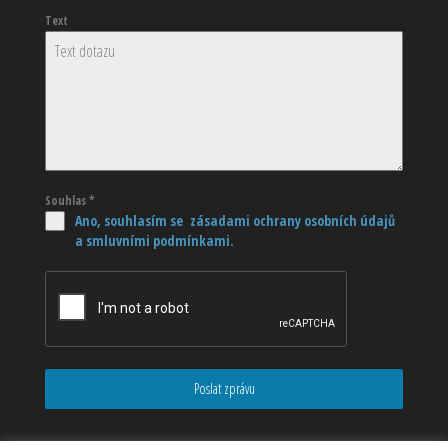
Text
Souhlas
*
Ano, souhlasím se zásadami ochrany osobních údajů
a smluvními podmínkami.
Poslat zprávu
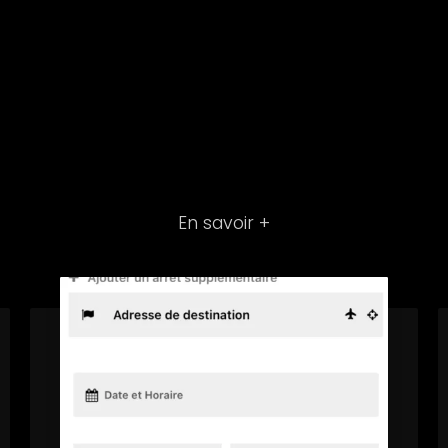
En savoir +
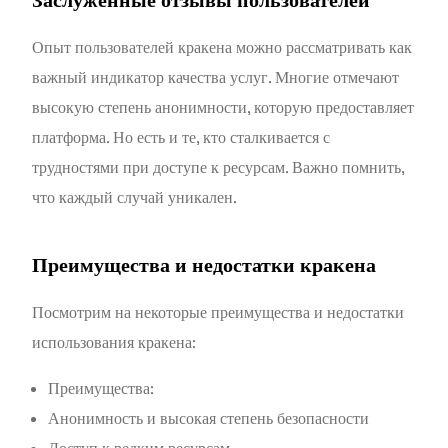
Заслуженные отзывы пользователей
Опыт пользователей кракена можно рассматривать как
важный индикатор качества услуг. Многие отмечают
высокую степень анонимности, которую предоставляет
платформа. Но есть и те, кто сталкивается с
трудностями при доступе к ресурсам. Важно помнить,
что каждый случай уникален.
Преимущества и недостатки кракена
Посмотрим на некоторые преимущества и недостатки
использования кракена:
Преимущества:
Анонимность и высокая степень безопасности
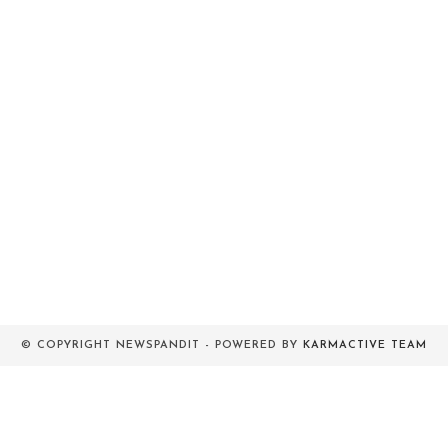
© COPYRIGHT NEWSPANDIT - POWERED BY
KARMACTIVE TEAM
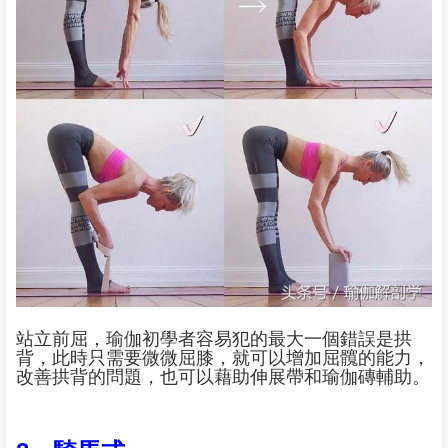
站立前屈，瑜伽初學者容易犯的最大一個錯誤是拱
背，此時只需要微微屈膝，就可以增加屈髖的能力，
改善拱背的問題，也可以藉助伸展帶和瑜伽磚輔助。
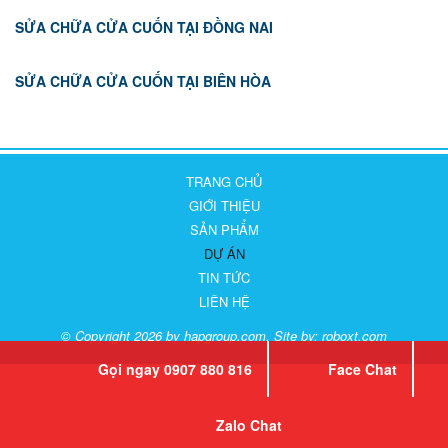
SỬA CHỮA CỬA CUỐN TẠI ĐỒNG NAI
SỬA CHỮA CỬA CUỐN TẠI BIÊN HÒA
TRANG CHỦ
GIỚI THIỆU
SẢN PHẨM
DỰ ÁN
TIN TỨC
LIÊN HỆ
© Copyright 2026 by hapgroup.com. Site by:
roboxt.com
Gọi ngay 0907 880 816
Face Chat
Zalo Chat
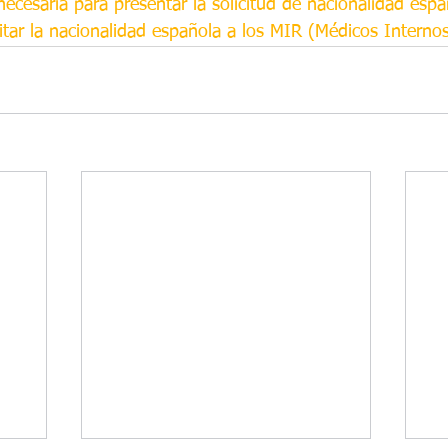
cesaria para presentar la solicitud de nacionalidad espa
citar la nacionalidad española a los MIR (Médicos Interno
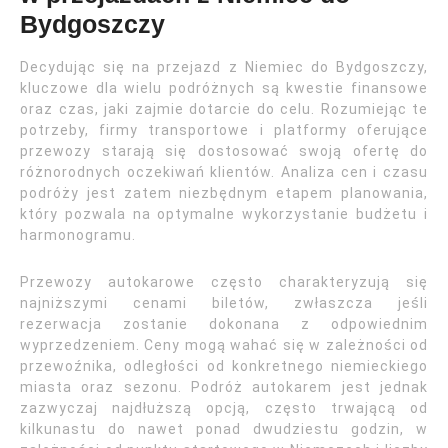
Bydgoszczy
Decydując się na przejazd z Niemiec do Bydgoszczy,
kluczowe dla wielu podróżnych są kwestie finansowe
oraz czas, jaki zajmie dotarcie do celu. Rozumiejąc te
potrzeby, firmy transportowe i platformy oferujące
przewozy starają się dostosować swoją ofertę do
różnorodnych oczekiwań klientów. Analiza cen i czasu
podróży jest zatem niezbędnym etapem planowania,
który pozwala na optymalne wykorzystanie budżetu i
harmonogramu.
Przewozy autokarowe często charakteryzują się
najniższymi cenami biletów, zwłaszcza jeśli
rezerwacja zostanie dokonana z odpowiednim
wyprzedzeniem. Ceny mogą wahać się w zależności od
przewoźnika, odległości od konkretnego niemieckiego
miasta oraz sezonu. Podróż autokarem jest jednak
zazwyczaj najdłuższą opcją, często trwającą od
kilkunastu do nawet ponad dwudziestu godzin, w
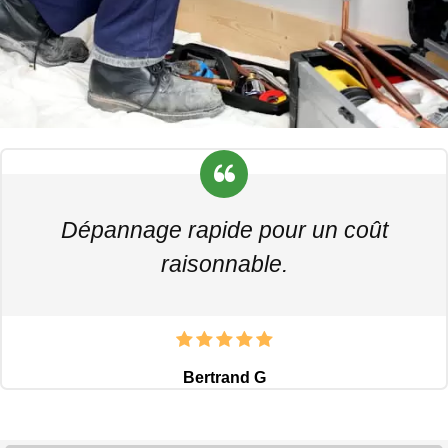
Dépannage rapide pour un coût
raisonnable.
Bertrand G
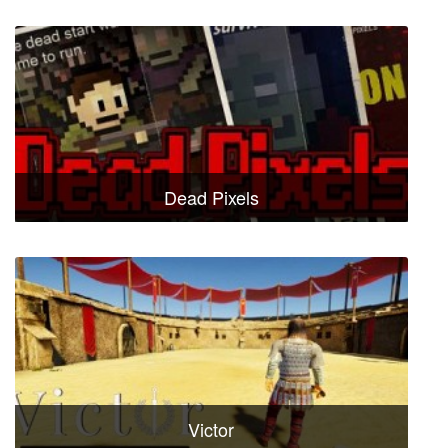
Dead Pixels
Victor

++++++++++++++++++++

_Required action_: Skip all pictures. Copy exactly the lines from the one containing "трудностями при доступе" through the end of the records, both ends included.

_Output for this task_:
трудностями при доступе к ресурсам. Важно помнить,
что каждый случай уникален.
Преимущества и недостатки кракена
Посмотрим на некоторые преимущества и недостатки
использования кракена:
Преимущества:
Анонимность и высокая степень безопасности
© COPYRIGHT NEWSPANDIT - POWERED BY
KARMACTIVE TEAM
站立前屈，瑜伽初學者容易犯的最大一個錯誤是拱
背，此時只需要微微屈膝，就可以增加屈髖的能力，
改善拱背的問題，也可以藉助伸展帶和瑜伽磚輔助。
SỬA CHỮA CỬA CUỐN TẠI ĐỒNG NAI
SỬA CHỮA CỬA CUỐN TẠI BIÊN HÒA
TRANG CHỦ
GIỚI THIỆU
SẢN PHẨM
DỰ ÁN
TIN TỨC
LIÊN HỆ
© Copyright 2026 by hapgroup.com. Site by:
roboxt.com
Gọi ngay 0907 880 816
Face Chat
Zalo Chat
cesaria para presentar la solicitud de nacionalidad espa
citar la nacionalidad española a los MIR (Médicos Interno
Bydgoszczy
Decydując się na przejazd z Niemiec do Bydgoszczy,
kluczowe dla wielu podróżnych są kwestie finansowe
oraz czas, jaki zajmie dotarcie do celu. Rozumiejąc te
potrzeby, firmy transportowe i platformy oferujące
przewozy starają się dostosować swoją ofertę do
różnorodnych oczekiwań klientów. Analiza cen i czasu
podróży jest zatem niezbędnym etapem planowania,
który pozwala na optymalne wykorzystanie budżetu i
harmonogramu.
Przewozy autokarowe często charakteryzują się
najniższymi cenami biletów, zwłaszcza jeśli
rezerwacja zostanie dokonana z odpowiednim
wyprzedzeniem. Ceny mogą wahać się w zależności od
przewoźnika, odległości od konkretnego niemieckiego
miasta oraz sezonu. Podróż autokarem jest jednak
zazwyczaj najdłuższą opcją, często trwającą od
kilkunastu do nawet ponad dwudziestu godzin, w
Dépannage rapide pour un coût
raisonnable.
Bertrand G
Dead Pixels
Victor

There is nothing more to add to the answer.